Rule 7.4.Criminal Matters
Rule 7. PRETRIAL CONFERENCES · Last amended 2001 · Last verified July 17, 2026
Full Text of Rule 7.4
Plain-English Summary
Rule 7.4 gives the judge in a criminal case the option to call a pretrial conference at or after arraignment, including at the arraignment itself. There is no fixed trigger beyond that floor — the timing is left to the judge’s judgment about when it will help move the case along — but once called, the conference has to be attended by the lawyers who will try the case, not stand-ins.
The conference carries real stakes for pending motions. Any motion, special plea, or demurrer not already decided gets presented and heard at the conference, and anything not brought to the judge’s attention there is deemed abandoned and waived. The judge has discretion to revive an abandoned matter later for good cause, so the waiver is not absolute, but counsel who lets a motion slide risks losing it. The judge can also postpone a ruling on anything raised, so the conference does not force snap decisions on every point.
The rule also asks counsel to help the trial run smoothly without giving away their hand. Attorneys should flag likely evidentiary problems or anything else that might cause delay, as long as doing so does not reveal confidential trial strategy — the goal is letting the judge head off a mid-trial holdup, not forcing early disclosure of tactics. Where possible, the judge sets a firm trial date at the conference, and counsel are encouraged, though not required, to enter reasonable stipulations that narrow what needs proving at trial.
Frequently Asked Questions
When can a criminal pretrial conference be scheduled?
At or after arraignment, at the judge’s discretion.
What happens to a pending motion that is not raised at the conference?
It is deemed abandoned and waived, although the judge may still hear it later, at the judge’s discretion, for good cause.
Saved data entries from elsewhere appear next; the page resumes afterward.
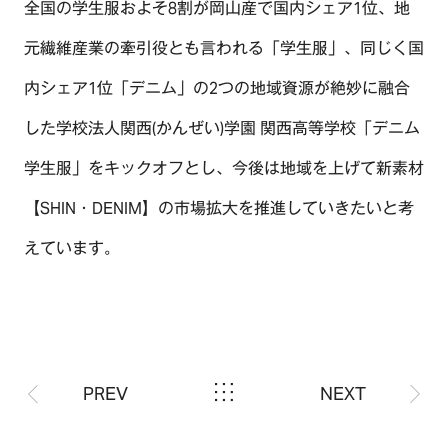
全国の学生服およそ8割が岡山産で国内シェア1位、地
元繊維産業の牽引役とも言われる「学生服」、同じく国
内シェア1位「デニム」の2つの地域資源が絶妙に融合
した学校法人関西(かんぜい)学園 関西高等学校「デニム
学生服」をキックオフとし、今後は地域を上げて新素材
【SHIN・DENIM】の市場拡大を推進していきたいと考
えています。
PREV
NEXT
Do attorneys have to reveal trial strategy at the conference?
No. They inform the judge of probable evidentiary problems only to the extent possible without revealing confidential trial strategy.
Will the judge always set a firm trial date at the conference?
Only if possible — the rule directs the judge to set a firm trial date “if possible,” not in every case.
Are stipulations required at the pretrial conference?
No. Counsel are encouraged to enter into reasonable stipulations, but the rule does not require it.
Amendment History
Amended effective October 9, 1997; renumbered from 7.3 effective November 8, 2001.